Features with zero variance (all same value) don't contribute to predictions.

4. Data Recency

Recent data is weighted more heavily. The estimator checks:

  • Jobs from last 24 hours
  • Jobs from last 7 days
  • Jobs from last 30 days

Stale data (>30 days old only) triggers a warning.

Output Example

======================================================================
                       NOMAD Data Readiness
======================================================================
  Overall Score: 72% (Recommended)
======================================================================

  Sample Size       ================....  847 jobs (85%)
  Class Balance     ==============......  82:18 ratio (70%)
  Feature Coverage  ====================  17/17 features
  Data Recency      ==========..........  3 days old (50%)
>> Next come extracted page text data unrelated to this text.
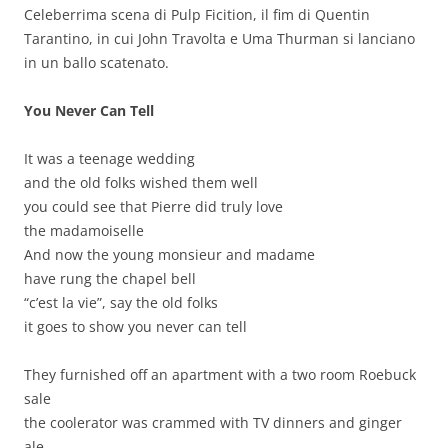
Celeberrima scena di Pulp Ficition, il fim di Quentin
Tarantino, in cui John Travolta e Uma Thurman si lanciano
in un ballo scatenato.
You Never Can Tell
It was a teenage wedding
and the old folks wished them well
you could see that Pierre did truly love
the madamoiselle
And now the young monsieur and madame
have rung the chapel bell
“c’est la vie”, say the old folks
it goes to show you never can tell
They furnished off an apartment with a two room Roebuck
sale
the coolerator was crammed with TV dinners and ginger
ale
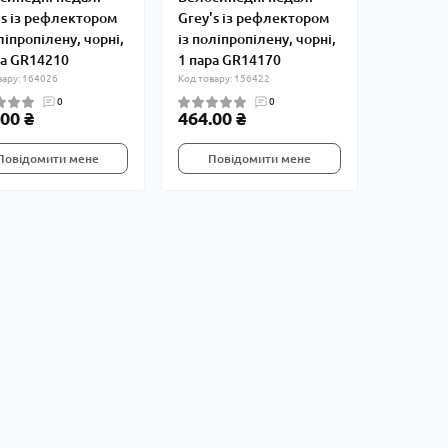
's із рефлектором
Grey's із рефлектором
ліпропілену, чорні,
із поліпропілену, чорні,
ра GR14210
1 пара GR14170
вару: 164026
Код товару: 156422
0
0
00 ₴
464.00 ₴
Повідомити мене
Повідомити мене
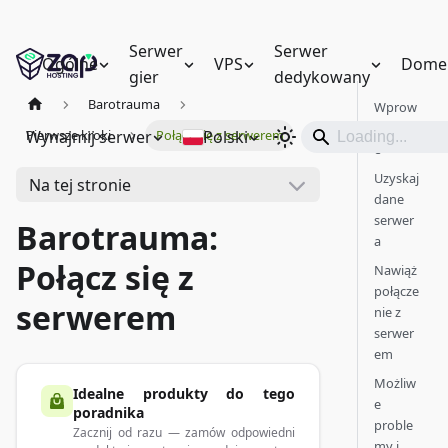
Serwer
Serwer
Ogólne
VPS
Dome
gier
dedykowany
Barotrauma
Wprow
adzeni
Wynajmij serwer
Polski
Pierwsze kroki
Połącz się z serwerem
e
Uzyskaj
Na tej stronie
dane
serwer
Barotrauma:
a
Połącz się z
Nawiąż
połącze
serwerem
nie z
serwer
em
Możliw
Idealne produkty do tego
e
poradnika
proble
Zacznij od razu — zamów odpowiedni
my i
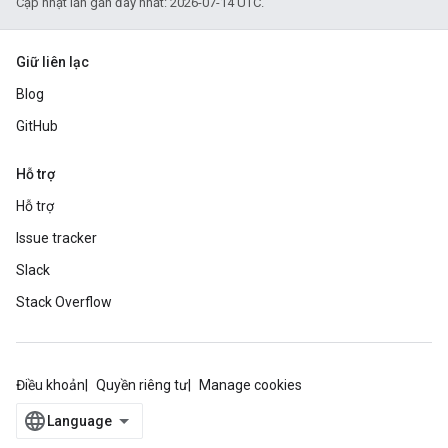
Cập nhật lần gần đây nhất: 2026-07-14 UTC.
Giữ liên lạc
Blog
GitHub
Hỗ trợ
Hỗ trợ
Issue tracker
Slack
Stack Overflow
Điều khoản
Quyền riêng tư
Manage cookies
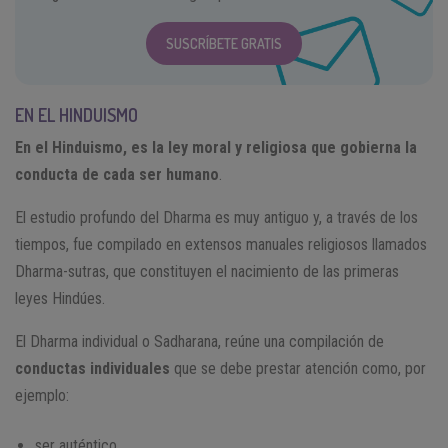
SUSCRÍBETE GRATIS
EN EL HINDUISMO
En el Hinduismo, es la ley moral y religiosa que gobierna la
conducta de cada ser humano
.
El estudio profundo del Dharma es muy antiguo y, a través de los
tiempos, fue compilado en extensos manuales religiosos llamados
Dharma-sutras, que constituyen el nacimiento de las primeras
leyes Hindúes.
El Dharma individual o Sadharana, reúne una compilación de
conductas individuales
que se debe prestar atención como, por
ejemplo:
ser auténtico,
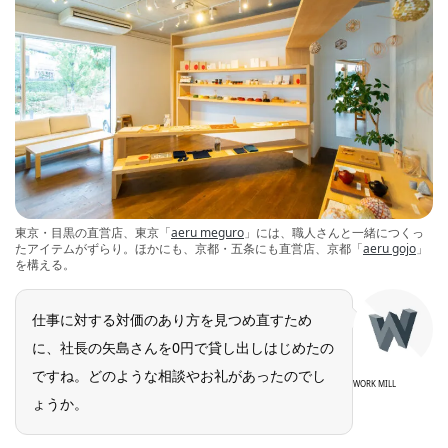
東京・目黒の直営店、東京「
aeru meguro
」には、職人さんと一緒につくっ
たアイテムがずらり。ほかにも、京都・五条にも直営店、京都「
aeru gojo
」
を構える。
仕事に対する対価のあり方を見つめ直すため
に、社長の矢島さんを0円で貸し出しはじめたの
ですね。どのような相談やお礼があったのでし
WORK MILL
ょうか。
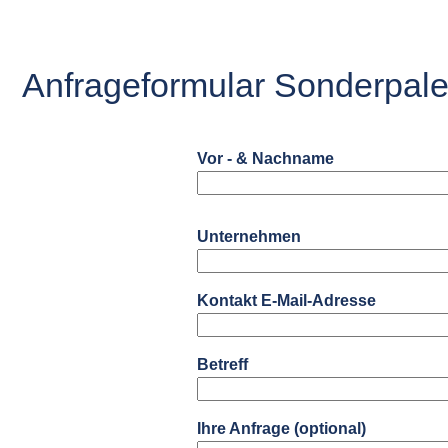
Anfrageformular Sonderpalet
Vor - & Nachname
Unternehmen
Kontakt E-Mail-Adresse
Betreff
Ihre Anfrage (optional)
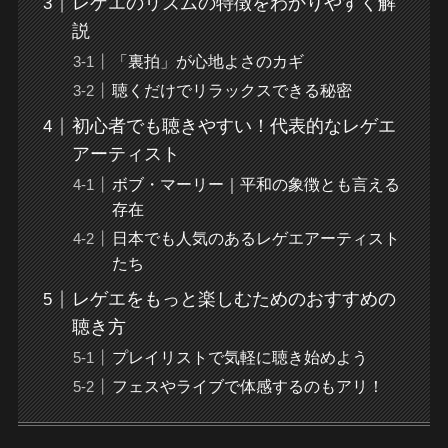
レゲエのリズムの特徴をわかりやすく解
説
「裏拍」が心地よさのカギ
聴くだけでリラックスできる秘密
初心者でも聴きやすい！代表的なレゲエ
アーティスト
ボブ・マーリー｜平和の象徴とも言える
存在
日本でも人気のあるレゲエアーティスト
たち
レゲエをもっと楽しむためのおすすめの
聴き方
プレイリストで気軽に聴き始めよう
フェスやライブで体感するのもアリ！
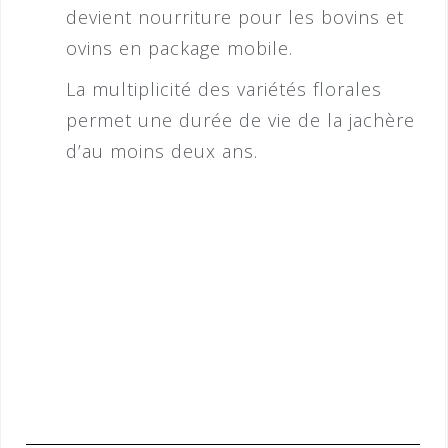
devient nourriture pour les bovins et
ovins en package mobile.
La multiplicité des variétés florales
permet une durée de vie de la jachère
d’au moins deux ans.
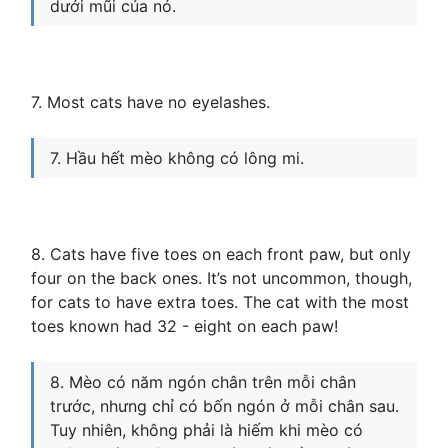
dưới mũi của nó.
7. Most cats have no eyelashes.
7. Hầu hết mèo không có lông mi.
8. Cats have five toes on each front paw, but only
four on the back ones. It’s not uncommon, though,
for cats to have extra toes. The cat with the most
toes known had 32 - eight on each paw!
8. Mèo có năm ngón chân trên mỗi chân
trước, nhưng chỉ có bốn ngón ở mỗi chân sau.
Tuy nhiên, không phải là hiếm khi mèo có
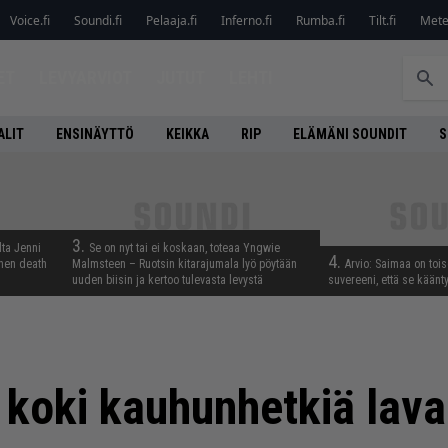
Voice.fi
Soundi.fi
Pelaaja.fi
Inferno.fi
Rumba.fi
Tilt.fi
Metel
ET
LEVYARVIOT
JUTUT
LEHTI
ALIT
ENSINÄYTTÖ
KEIKKA
RIP
ELÄMÄNI SOUNDIT
S
3.
lta Jenni
Se on nyt tai ei koskaan, toteaa Yngwie
4.
inen death
Malmsteen – Ruotsin kitarajumala lyö pöytään
Arvio: Saimaa on toise
uuden biisin ja kertoo tulevasta levystä
suvereeni, että se käänt
 koki kauhunhetkiä lava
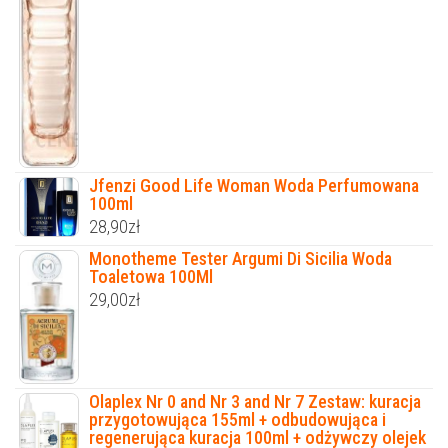
Jfenzi Good Life Woman Woda Perfumowana
100ml
28,90
zł
Monotheme Tester Argumi Di Sicilia Woda
Toaletowa 100Ml
29,00
zł
Olaplex Nr 0 and Nr 3 and Nr 7 Zestaw: kuracja
przygotowująca 155ml + odbudowująca i
regenerująca kuracja 100ml + odżywczy olejek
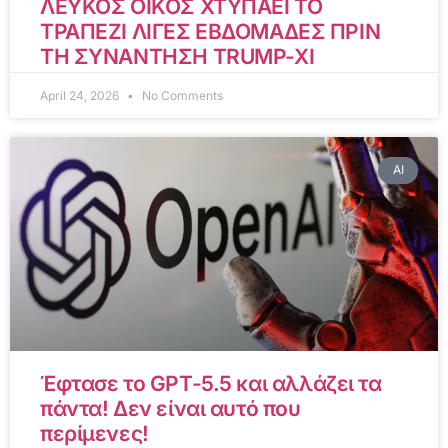
ΛΕΥΚΟΣ ΟΙΚΟΣ ΧΤΥΠΑΕΙ ΤΟ
ΤΡΑΠΕΖΙ ΛΙΓΕΣ ΕΒΔΟΜΑΔΕΣ ΠΡΙΝ
ΤΗ ΣΥΝΑΝΤΗΣΗ TRUMP-XI
April 24, 2026
No Comments
AI
Έφτασε το GPT-5.5 και αλλάζει τα
πάντα! Δεν είναι αυτό που
περίμενες!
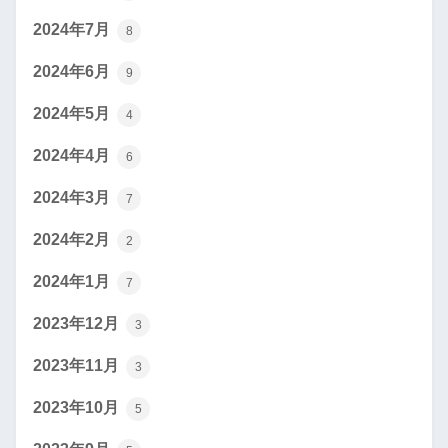
2024年7月
8
2024年6月
9
2024年5月
4
2024年4月
6
2024年3月
7
2024年2月
2
2024年1月
7
2023年12月
3
2023年11月
3
2023年10月
5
======================================================================
  Forecast: At 125 jobs/day, optimal threshold (1000)
            will be reached in approximately 2 days.
======================================================================

Verbose Mode

With -v or --verbose, see per-feature statistics:

nomad readiness -v

Shows coefficient of variation (CV%) for each feature, helping identify which metrics contribute most to predictions.

Recommendations

The command provides actionable recommendations:

  • Low sample size: "Continue collecting data. Run nomad collect to gather more jobs."
  • Class imbalance: "Dataset is heavily skewed toward successful jobs. Consider longer collection period to capture more failure modes."
  • Missing features: "GPU metrics unavailable. Install nvidia-smi for GPU-enabled nodes."
  • Stale data: "Most recent job is 15 days old. Ensure collectors are running."